The novel features which are believed to be characteristic of the invention are set forth with particularity in the appended claims. The invention itself, however, together with further objects and advantages thereof, can best be understood by reference to the following description taken in connection with the accompanying drawings in which:
FIG. 1 is an elevation view, in section, of an angle-head centrifuge rotor with a test tube and insert in accordance with one exemplary embodiment of the present invention;
FIG. 2A is a view, in section, along the plane 22 in FIG. 1;
FIG. 2B is a view, in section, along the plane 2-2 in FIG. 1 showing an alternative, exemplary embodiment of the present invention;
FIG. 3 is a perspective view of a test tube and insert in accordance with the embodiment depicted in FIGS. 1 and 2A; and
FIG. 4 is a perspective view of a test tube and insert in accordance with the alternative embodiment depicted in FIG. 2B.

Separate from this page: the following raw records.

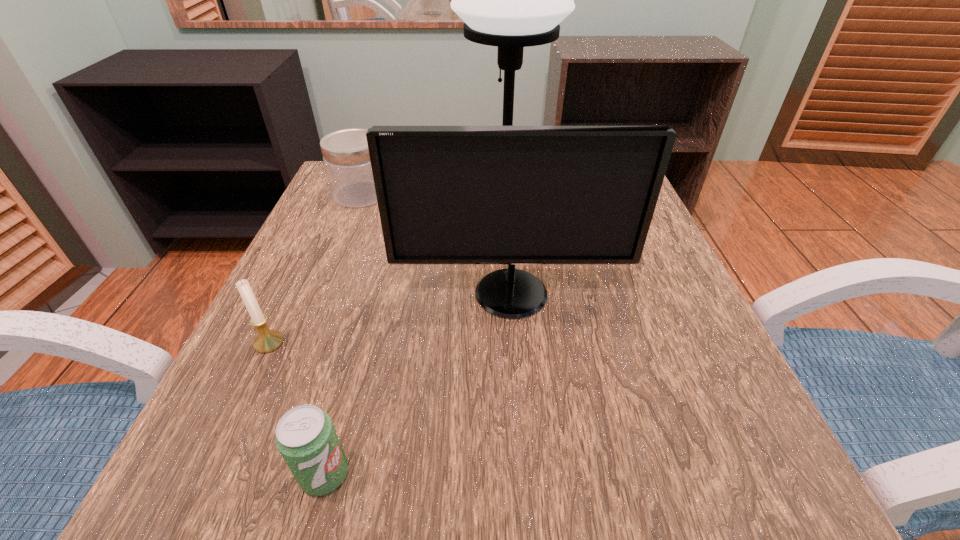 Locate an element on the screen. The image size is (960, 540). object present at the near left corner is located at coordinates coord(305,437).

I want to click on vacant space at the near edge of the desktop, so click(437, 451).

Identify the location of blank area at the left edge. Image resolution: width=960 pixels, height=540 pixels. (258, 402).

The height and width of the screenshot is (540, 960). In the image, there is a desktop. What are the coordinates of `free space at the right edge` in the screenshot? It's located at (623, 270).

Identify the location of free space at the near left corner of the desktop. The width and height of the screenshot is (960, 540). (284, 463).

Where is `blank region between the tallest object and the fourth farthest object`? blank region between the tallest object and the fourth farthest object is located at coordinates (387, 269).

Locate an element on the screen. The height and width of the screenshot is (540, 960). vacant space in between the third nearest object and the soda is located at coordinates (418, 384).

Where is `free spot between the nearest object and the jar`? The image size is (960, 540). free spot between the nearest object and the jar is located at coordinates (343, 334).

This screenshot has width=960, height=540. I want to click on free area in between the jar and the shortest object, so click(x=343, y=334).

Select which object is the closest to the shortest object. Please provide its 2D coordinates. Your answer should be formatted as a tuple, i.e. [(x, y)], where the tuple contains the x and y coordinates of a point satisfying the conditions above.

[(267, 340)] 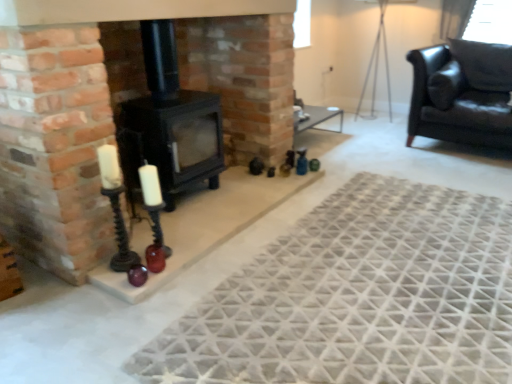 At what (x,y) coordinates should I click in order to perform the action: click on free spot behind black glass candle holder at lower left, placed as the 1th candle holder when sorted from right to left. Please return your answer as a coordinate pair (x, y). The width and height of the screenshot is (512, 384). Looking at the image, I should click on (166, 237). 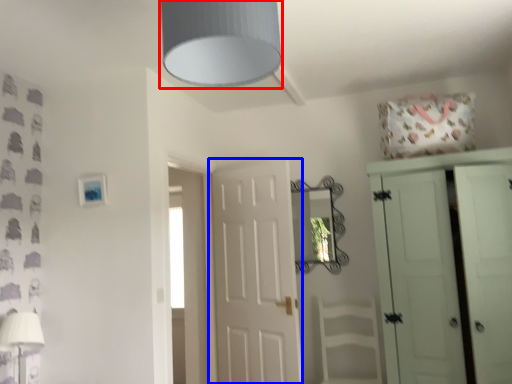 Question: Among these objects, which one is nearest to the camera, light fixture (highlighted by a red box) or door (highlighted by a blue box)?

Choices:
 (A) light fixture
 (B) door

Answer: (A) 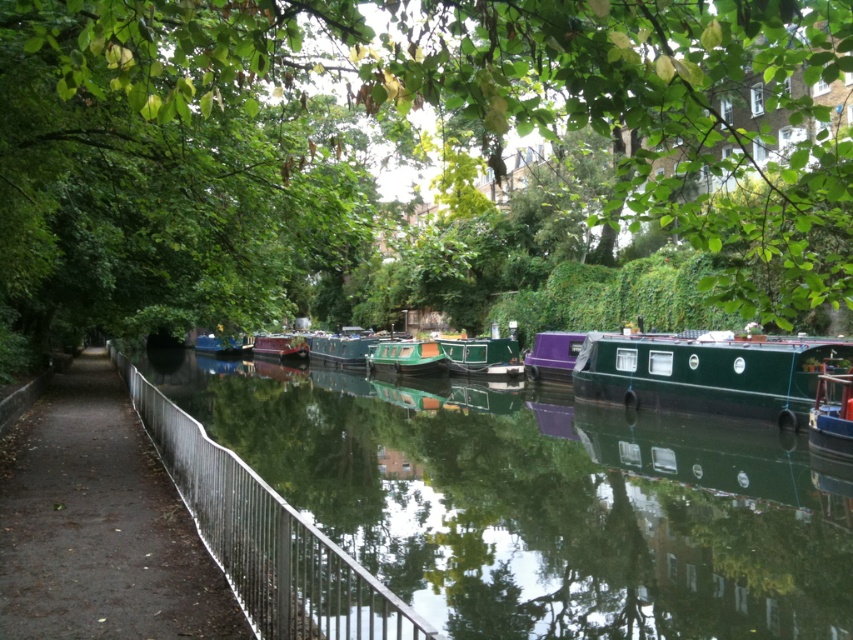 You are standing on the pathway next to the canal and want to take a photo of the point at coordinates (363, 346). If your camera has a maximum focus range of 40 meters, will you be able to focus on that point?

The point at coordinates (363, 346) is 44.32 meters away from the camera. Since the camera can only focus up to 40 meters, it won not be able to focus on that point.

You are a tourist standing on the pathway and want to take a photo of the shiny purple boat at center. The silver metallic fence at center is in your way. Can you move to the side to avoid the fence and still see the boat?

The silver metallic fence at center is closer to the viewer than shiny purple boat at center, so moving to the side might allow you to see around the fence and still view the shiny purple boat at center.

You are standing on the paved pathway next to the canal and want to board the green glossy barge at center. Based on its position, which direction should you walk along the pathway to reach it?

The green glossy barge at center is located at point coordinates, so you should walk along the pathway towards the center to reach it. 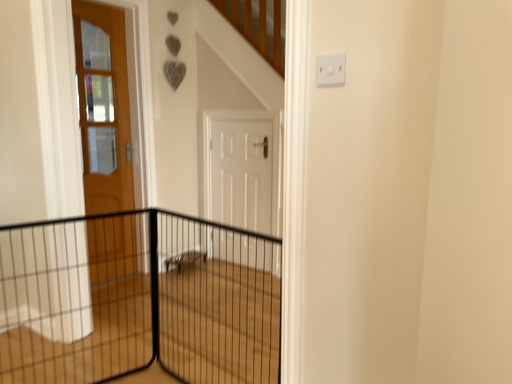 Image resolution: width=512 pixels, height=384 pixels. What are the coordinates of `free space to the back side of black wire mesh fence at left` in the screenshot? It's located at (103, 357). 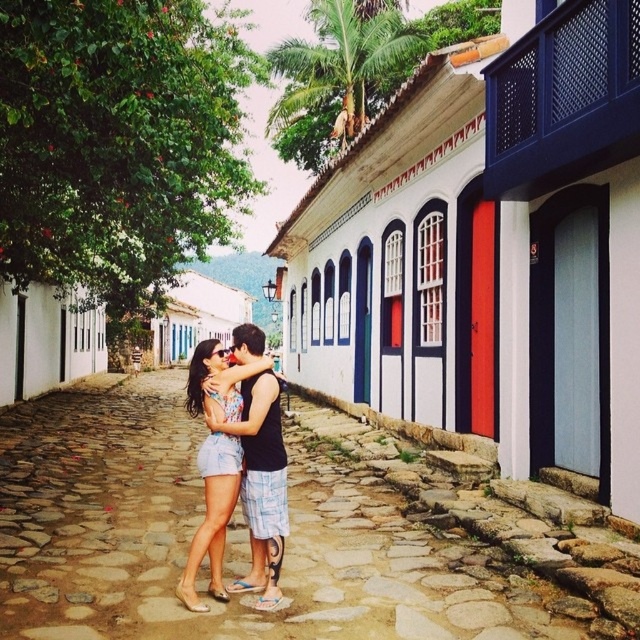 Question: Which object appears closest to the camera in this image?

Choices:
 (A) denim shorts at center
 (B) smooth stone alley at center

Answer: (B)

Question: Is smooth stone alley at center closer to the viewer compared to denim shorts at center?

Choices:
 (A) no
 (B) yes

Answer: (B)

Question: Is smooth stone alley at center above denim shorts at center?

Choices:
 (A) no
 (B) yes

Answer: (A)

Question: Does smooth stone alley at center have a smaller size compared to denim shorts at center?

Choices:
 (A) yes
 (B) no

Answer: (B)

Question: Which object is farther from the camera taking this photo?

Choices:
 (A) smooth stone alley at center
 (B) denim shorts at center

Answer: (B) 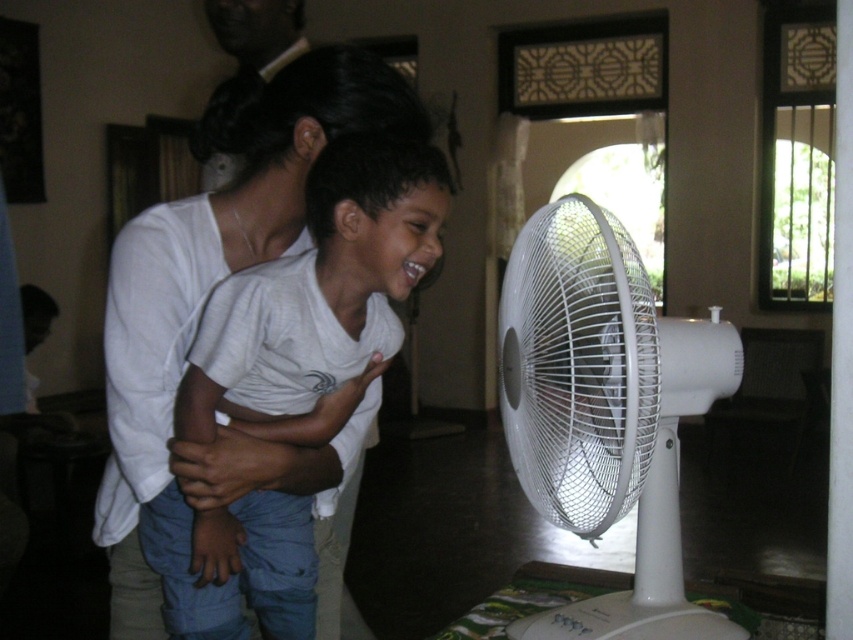 Question: Where is white plastic mechanical fan at center located in relation to black hair at upper center in the image?

Choices:
 (A) left
 (B) right

Answer: (B)

Question: Which of the following is the closest to the observer?

Choices:
 (A) black hair at upper center
 (B) white cotton shirt at center
 (C) white plastic mechanical fan at center

Answer: (C)

Question: In this image, where is white plastic mechanical fan at center located relative to white cotton shirt at center?

Choices:
 (A) right
 (B) left

Answer: (A)

Question: Considering the real-world distances, which object is closest to the white plastic mechanical fan at center?

Choices:
 (A) white cotton shirt at center
 (B) black hair at upper center

Answer: (A)

Question: In this image, where is white cotton shirt at center located relative to black hair at upper center?

Choices:
 (A) above
 (B) below

Answer: (B)

Question: Which object appears closest to the camera in this image?

Choices:
 (A) black hair at upper center
 (B) white plastic mechanical fan at center

Answer: (B) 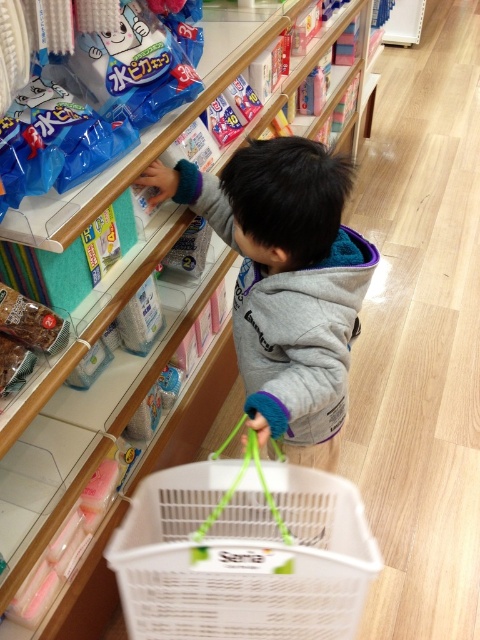 You are a delivery robot in the store. You need to deliver a package to the gray fleece sweatshirt at center. The brown textured snack at lower left is blocking the path. Can you navigate around it?

The gray fleece sweatshirt at center is 18.23 inches away from the brown textured snack at lower left, so the robot can navigate around the snack to reach the sweatshirt.

The child is trying to reach for the brown textured snack at lower left. Is the white plastic basket at lower center in the way?

The white plastic basket at lower center is closer to the viewer than the brown textured snack at lower left, so it is blocking the path to the snack. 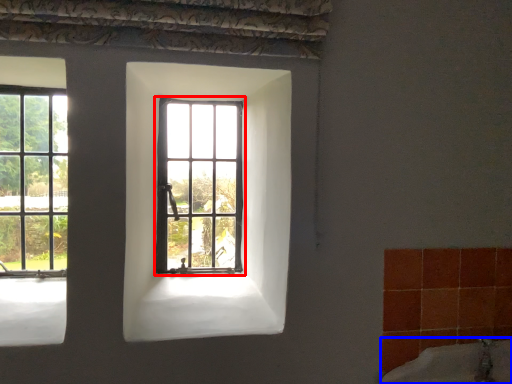 Question: Among these objects, which one is nearest to the camera, window (highlighted by a red box) or bath (highlighted by a blue box)?

Choices:
 (A) window
 (B) bath

Answer: (B) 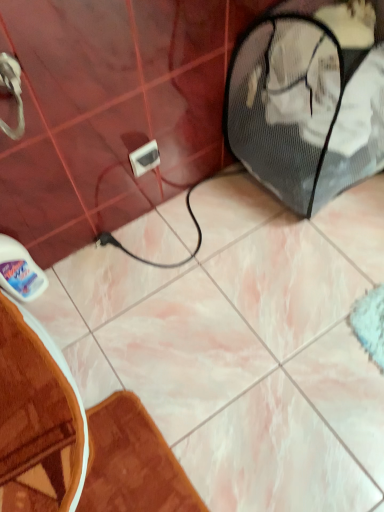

Referring now to FIG. 1, there is shown an angle-head centrifuge rotor mounted for rotation about its verticle axis 12. A suitable drive means (not shown), comprising generally an electric motor and transmission, provides the motive power to a drive shaft 14 supporting the rotor 10.
The rotor 10 is provided wtih one or more recesses 20 inclined with respect to the rotor axis 12. Each recess 20 has a centrifugal wall, that is, the wall remote from the axis of rotation and a centripetal wall which is the wall proximate the axis of rotation. Either or both walls may be inclined with respect to the axis of rotation. In the exemplary embodiment illustrated in FIG. 1, the most commonly employed configuration is depicted. The centrifugal and centripetal walls are both inclined to the rotational axis 12 and parallel to each other, the lower end of the recess 20 being further from the axis of rotation than the upper end. The point of greatest centrifugal force in the recess, at which precipitate heavier than the suspended medium or solvent will accumulate, is designated by the reference numeral 22.
The recess 20 is adapted to accommodate a removable test tube 24 made of metal, plastic or other material, in which the sample to be centrifuged is carried and in which the precipitated particles are collected. As already indicated, the sample may be carried directly in the recess 20 of the rotor; however, the use of a receptacle such as the test tube 24 not only serves to prevent interaction between the solution and the walls of the recess but makes more convenient the loading and removal of the sample material.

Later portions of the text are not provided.